2009-10 NCAA.com Division I Women's Basketball Blog
Hoops, High Notes and Politics
on February 3, 2010 3:22 PM | Permalink | Comments (0) | TrackBacks (0)
While student-athletes try to be well-rounded by having many interests, for Ayla Brown, a 6-foot senior guard at Boston College, being able to enjoy it all is not a balancing act.
"I'm a firm believer that if you love something, you make it work no matter what," said Brown, who is sixth in scoring and third in rebounding on the team. "That's been my phrase growing up especially when it comes to signing and playing basketball. People ask how I balance things and keep my head on straight. I tell them that if you love to do something, you make it work no matter what, which is how I feel about basketball."
Whether it was a love for basketball or just pure determination, Brown is nearing the end of her collegiate (and maybe overall playing) career after beginning that was all about enjoying some quality father-daughter bonding moments.
"I was in the second grade when my dad introduced me to the game," said Brown, of her father Scott Brown, who is the Republican Senator-elect from Massachusetts after last month's special election. "I wasn't very good then, but I was always tall for my age, so my dad figured he would try to get me into the sport. He played at Tufts University, so it's always been in the family bloodline in a way."
"When my dad was first trying to get me to do a reverse lay-up, I did not understand the concept nor did I really care to understand it. He was so persistent and told me I had to learn how to do it in case anyone cuts me off, I would need to be able to throw the ball up over my head while being behind the basket and still making it. I told him he was crazy, but he still tried to teach me how to do it over and over again. I got so frustrated that my fondest memories are of me chucking the ball at him. He made me so mad, but it was because I didn't understand the concepts at the time. I remember the first time I ever did it in a game I was in seventh grade and after I did it, I looked at him and just started beaming because I understood what he was talking about. It all came together eventually, but in the beginning I was not having it."
Basketball may be in her bloodlines, but it is how the sport has brought her family together that has made her love for the sport grow.
"Before I started playing at Boston College, my extended family never came to games," said Brown. "When I started playing here, throughout the years it has brought my family together, which has been special.
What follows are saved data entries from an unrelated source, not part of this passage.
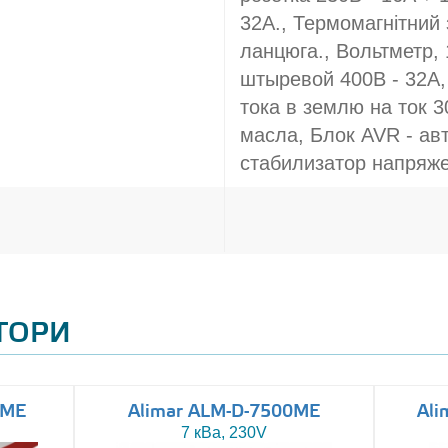
32A., Термомагнітний 
ланцюга., Вольтметр,
штыревой 400В - 32A,
тока в землю на ток 
масла, Блок AVR - ав
стабилизатор напряж
АТОРИ
0ME
Alimar ALM-D-7500ME
Ali
7 кВа, 230V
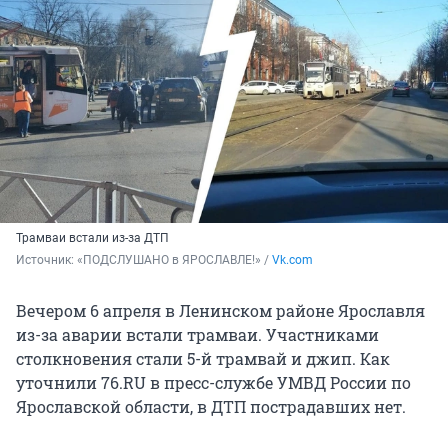
Трамваи встали из-за ДТП
Источник: 
«ПОДСЛУШАНО в ЯРОСЛАВЛЕ!» / 
Vk.com
Вечером 6 апреля в Ленинском районе Ярославля
из-за аварии встали трамваи. Участниками
столкновения стали 5-й трамвай и джип. Как
уточнили 76.RU в пресс-службе УМВД России по
Ярославской области, в ДТП пострадавших нет.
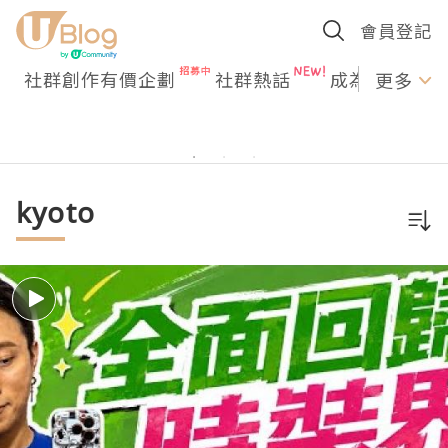
會員登記
社群創作有價企劃
社群熱話
成為U Creato
更多
kyoto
Whenever I look up in the stands now, my grandfather, grandmother, aunts, uncles, cousins and people I don't get to see on a regular basis come to the games."
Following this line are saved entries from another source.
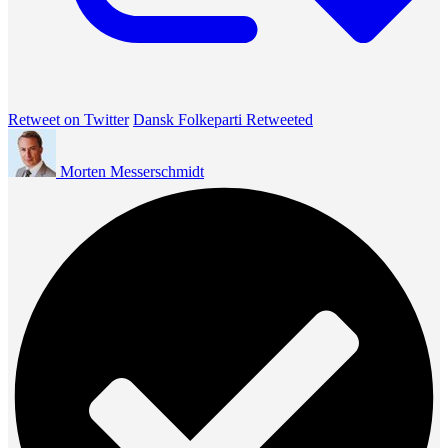
Retweet on Twitter
Dansk Folkeparti Retweeted
Morten Messerschmidt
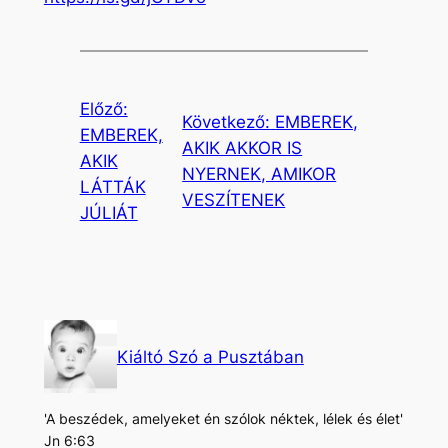
Előző:
Következő:
EMBEREK,
EMBEREK,
AKIK AKKOR IS
AKIK
NYERNEK, AMIKOR
LÁTTÁK
VESZÍTENEK
JÚLIÁT
Kiáltó Szó a Pusztában
'A beszédek, amelyeket én szólok néktek, lélek és élet'
Jn 6:63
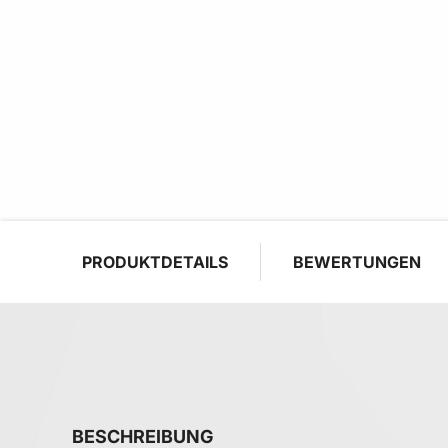
PRODUKTDETAILS
BEWERTUNGEN
BESCHREIBUNG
Along with receiving lots of support from her family, Brown also receives support from her non-related fans. After being a semi-finalist on American Idol four years ago, Brown is hoping her musical talents will take her on the next journey of life.
"I sing all of the time," said Brown, who released her second CD called Circles, last week. "I sang on the CBS Morning Show in New York last week and I will sing a lot more in the future. The year that I got off of American Idol, the Boston Pops Symphony Orchestra asked me to sing at the Fourth of July spectacular on the esplanade in Boston. On Idol you know that 35 million people are watching, but there are cameras you are singing to. To actually look out in the crowd and see one million people is incredible."
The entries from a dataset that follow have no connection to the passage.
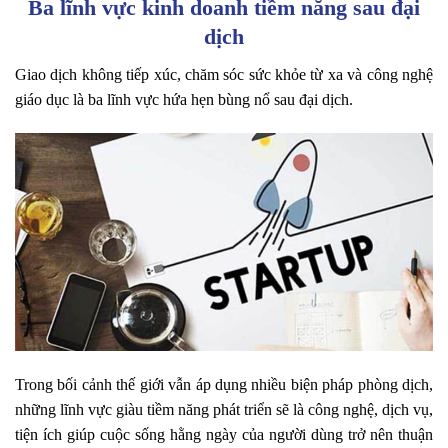
Ba lĩnh vực kinh doanh tiềm năng sau đại
dịch
Giao dịch không tiếp xúc, chăm sóc sức khỏe từ xa và công nghệ
giáo dục là ba lĩnh vực hứa hẹn bùng nổ sau đại dịch.
Trong bối cảnh thế giới vẫn áp dụng nhiều biện pháp phòng dịch,
những lĩnh vực giàu tiềm năng phát triển sẽ là công nghệ, dịch vụ,
tiện ích giúp cuộc sống hằng ngày của người dùng trở nên thuận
If being gifted both athletically and musically isn't enough, Brown expanded her interests even more last month during her father's senatorial campaign.
"I was very vocal in the last month of the election," said Brown, who was the No. 2 most searched subject on the internet after her father's acceptance speech (link to http://www.youtube.com/watch?v=6eBWfUTgEsM
). "My sister and I held our own press conference after his opponent, Martha Coakley, started running negative ads about my dad. We took a stance and demanded that she take the negative ads down as they were not the way to conduct politics. We felt that it wasn't positive for young women trying to get into politics. That was nerve-wrecking, but exciting. Once we did that I was on-board from then to the end of the election."
No matter what happens to Brown after the season, it may be her love for basketball that keeps her balanced in life.
"Something that my dad and I still have that is priceless is that we will play 21 together," said Brown. "It's not your typical 21 where you are playing one-on-one. Instead it is based on foul shots. Even after all of these years, he doesn't have to shoot a ball for a year or two and he will still beat me. He is such a good shooter and beats me. It's his claim to fame and whenever he wants to put me down he will challenge me to a game of 21. I really need to challenge him to a game of 21 whenever he is not in Washington or something."